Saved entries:
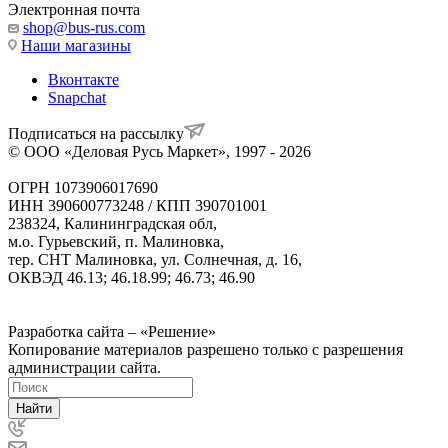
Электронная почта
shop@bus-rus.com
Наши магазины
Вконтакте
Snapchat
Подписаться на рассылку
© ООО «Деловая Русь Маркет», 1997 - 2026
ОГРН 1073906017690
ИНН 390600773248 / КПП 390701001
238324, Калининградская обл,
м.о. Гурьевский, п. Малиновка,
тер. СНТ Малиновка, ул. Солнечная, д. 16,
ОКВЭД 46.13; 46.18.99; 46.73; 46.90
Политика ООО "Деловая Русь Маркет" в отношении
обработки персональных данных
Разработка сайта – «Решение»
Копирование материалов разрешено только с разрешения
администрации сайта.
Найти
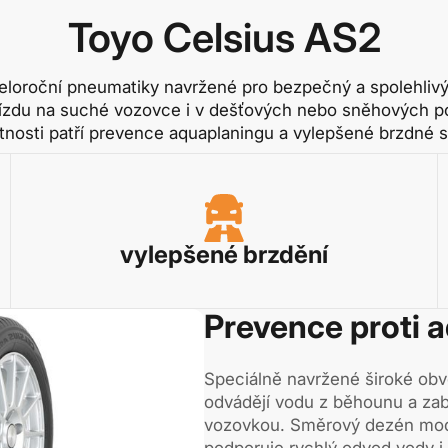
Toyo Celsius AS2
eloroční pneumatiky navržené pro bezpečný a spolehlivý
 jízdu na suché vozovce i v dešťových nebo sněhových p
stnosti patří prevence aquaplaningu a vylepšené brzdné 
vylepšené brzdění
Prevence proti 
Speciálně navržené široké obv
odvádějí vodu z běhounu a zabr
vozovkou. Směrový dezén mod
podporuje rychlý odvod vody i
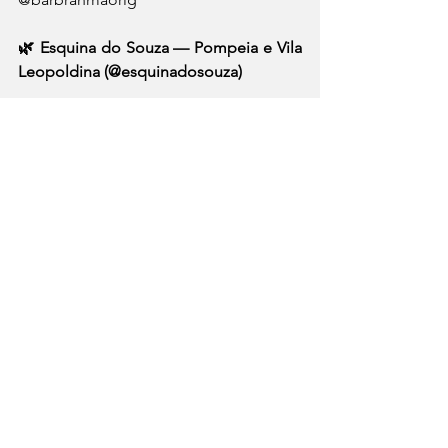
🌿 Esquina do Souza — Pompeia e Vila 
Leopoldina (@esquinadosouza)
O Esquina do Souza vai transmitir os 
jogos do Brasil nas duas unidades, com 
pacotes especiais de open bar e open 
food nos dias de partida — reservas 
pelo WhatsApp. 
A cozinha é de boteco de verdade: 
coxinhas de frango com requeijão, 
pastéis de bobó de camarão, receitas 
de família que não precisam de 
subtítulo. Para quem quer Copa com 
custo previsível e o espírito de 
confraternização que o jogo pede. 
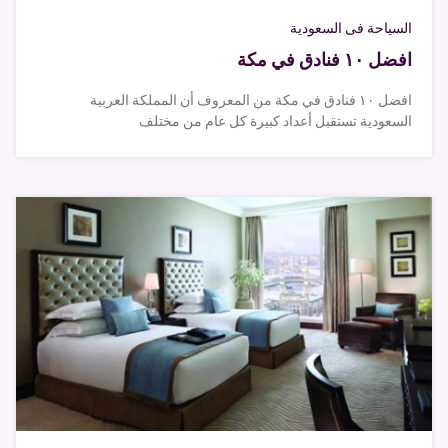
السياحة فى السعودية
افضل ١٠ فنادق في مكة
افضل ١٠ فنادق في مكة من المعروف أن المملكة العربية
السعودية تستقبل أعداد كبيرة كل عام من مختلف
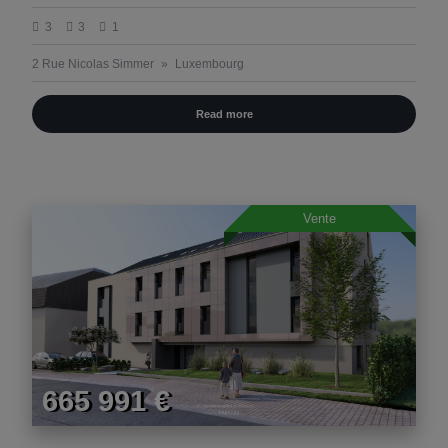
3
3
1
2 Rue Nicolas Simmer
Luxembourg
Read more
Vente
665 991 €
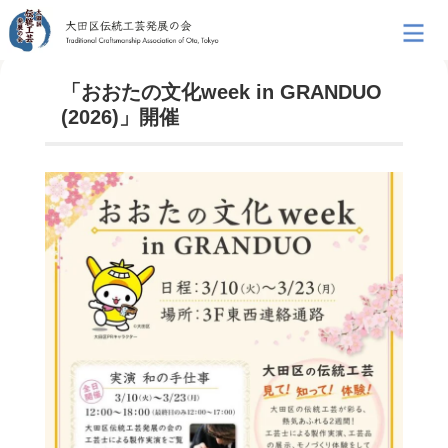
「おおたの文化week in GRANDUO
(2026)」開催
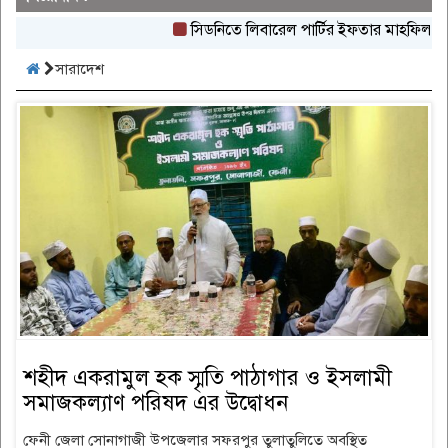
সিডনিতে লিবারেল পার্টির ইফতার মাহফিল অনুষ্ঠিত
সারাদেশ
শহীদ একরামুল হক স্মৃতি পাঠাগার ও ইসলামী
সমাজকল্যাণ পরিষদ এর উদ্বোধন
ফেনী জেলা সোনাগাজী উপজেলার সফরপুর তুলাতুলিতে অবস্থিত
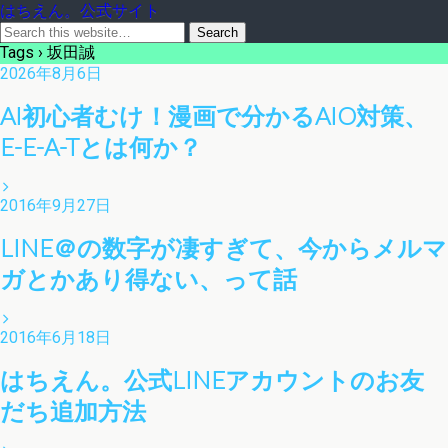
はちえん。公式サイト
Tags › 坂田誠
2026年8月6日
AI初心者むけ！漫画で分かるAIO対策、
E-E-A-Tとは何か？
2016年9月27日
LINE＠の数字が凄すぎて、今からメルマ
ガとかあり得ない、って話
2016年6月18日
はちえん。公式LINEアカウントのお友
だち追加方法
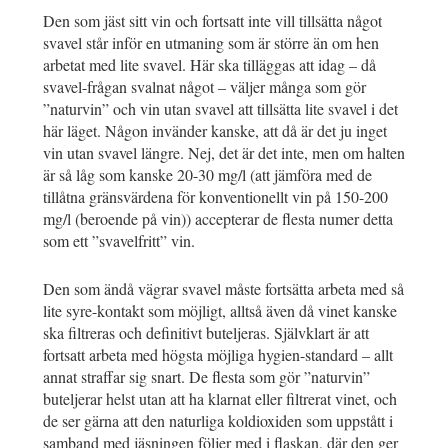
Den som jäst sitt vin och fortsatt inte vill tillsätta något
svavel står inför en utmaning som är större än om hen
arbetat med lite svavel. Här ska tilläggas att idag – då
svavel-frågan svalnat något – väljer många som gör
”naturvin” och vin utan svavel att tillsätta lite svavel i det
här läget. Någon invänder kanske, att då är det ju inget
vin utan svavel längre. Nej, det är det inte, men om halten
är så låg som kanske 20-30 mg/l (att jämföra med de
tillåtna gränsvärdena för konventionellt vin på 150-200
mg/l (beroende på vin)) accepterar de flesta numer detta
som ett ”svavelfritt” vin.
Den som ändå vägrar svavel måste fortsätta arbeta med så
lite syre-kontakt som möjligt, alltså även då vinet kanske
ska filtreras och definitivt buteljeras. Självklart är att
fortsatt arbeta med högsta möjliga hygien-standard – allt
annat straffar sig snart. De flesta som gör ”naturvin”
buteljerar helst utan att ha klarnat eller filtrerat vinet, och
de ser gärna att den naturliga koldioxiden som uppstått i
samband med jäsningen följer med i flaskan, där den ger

To do
Copy out all of the entries exactly as they stand, with no pictures in your copy.

Solved problem
Электронная почта
shop@bus-rus.com
Наши магазины
Вконтакте
Snapchat
Подписаться на рассылку
© ООО «Деловая Русь Маркет», 1997 - 2026
ОГРН 1073906017690
ИНН 390600773248 / КПП 390701001
238324, Калининградская обл,
м.о. Гурьевский, п. Малиновка,
тер. СНТ Малиновка, ул. Солнечная, д. 16,
ОКВЭД 46.13; 46.18.99; 46.73; 46.90
Политика ООО "Деловая Русь Маркет" в отношении
обработки персональных данных
Разработка сайта – «Решение»
Копирование материалов разрешено только с разрешения
администрации сайта.
Найти
Toyo Celsius AS2
eloroční pneumatiky navržené pro bezpečný a spolehlivý
 jízdu na suché vozovce i v dešťových nebo sněhových p
stnosti patří prevence aquaplaningu a vylepšené brzdné 
vylepšené brzdění
Prevence proti 
Speciálně navržené široké obv
odvádějí vodu z běhounu a zabr
vozovkou. Směrový dezén mod
podporuje rychlý odvod vody i
🌿 Esquina do Souza — Pompeia e Vila 
Leopoldina (@esquinadosouza)
O Esquina do Souza vai transmitir os 
jogos do Brasil nas duas unidades, com 
pacotes especiais de open bar e open 
food nos dias de partida — reservas 
pelo WhatsApp. 
A cozinha é de boteco de verdade: 
coxinhas de frango com requeijão, 
pastéis de bobó de camarão, receitas 
de família que não precisam de 
subtítulo. Para quem quer Copa com 
custo previsível e o espírito de 
confraternização que o jogo pede. 
السياحة فى السعودية
افضل ١٠ فنادق في مكة
افضل ١٠ فنادق في مكة من المعروف أن المملكة العربية
السعودية تستقبل أعداد كبيرة كل عام من مختلف
3
3
1
2 Rue Nicolas Simmer
Luxembourg
Read more
Vente
665 991 €
「おおたの文化week in GRANDUO
(2026)」開催
সিডনিতে লিবারেল পার্টির ইফতার মাহফিল অনুষ্ঠিত
সারাদেশ
শহীদ একরামুল হক স্মৃতি পাঠাগার ও ইসলামী
সমাজকল্যাণ পরিষদ এর উদ্বোধন
ফেনী জেলা সোনাগাজী উপজেলার সফরপুর তুলাতুলিতে অবস্থিত
はちえん。公式サイト
Tags › 坂田誠
2026年8月6日
AI初心者むけ！漫画で分かるAIO対策、
E-E-A-Tとは何か？
2016年9月27日
LINE＠の数字が凄すぎて、今からメルマ
ガとかあり得ない、って話
2016年6月18日
はちえん。公式LINEアカウントのお友
だち追加方法
Den som jäst sitt vin och fortsatt inte vill tillsätta något
svavel står inför en utmaning som är större än om hen
arbetat med lite svavel. Här ska tilläggas att idag – då
svavel-frågan svalnat något – väljer många som gör
”naturvin” och vin utan svavel att tillsätta lite svavel i det
här läget. Någon invänder kanske, att då är det ju inget
vin utan svavel längre. Nej, det är det inte, men om halten
är så låg som kanske 20-30 mg/l (att jämföra med de
tillåtna gränsvärdena för konventionellt vin på 150-200
mg/l (beroende på vin)) accepterar de flesta numer detta
som ett ”svavelfritt” vin.
Den som ändå vägrar svavel måste fortsätta arbeta med så
lite syre-kontakt som möjligt, alltså även då vinet kanske
ska filtreras och definitivt buteljeras. Självklart är att
fortsatt arbeta med högsta möjliga hygien-standard – allt
annat straffar sig snart. De flesta som gör ”naturvin”
buteljerar helst utan att ha klarnat eller filtrerat vinet, och
de ser gärna att den naturliga koldioxiden som uppstått i
samband med jäsningen följer med i flaskan, där den ger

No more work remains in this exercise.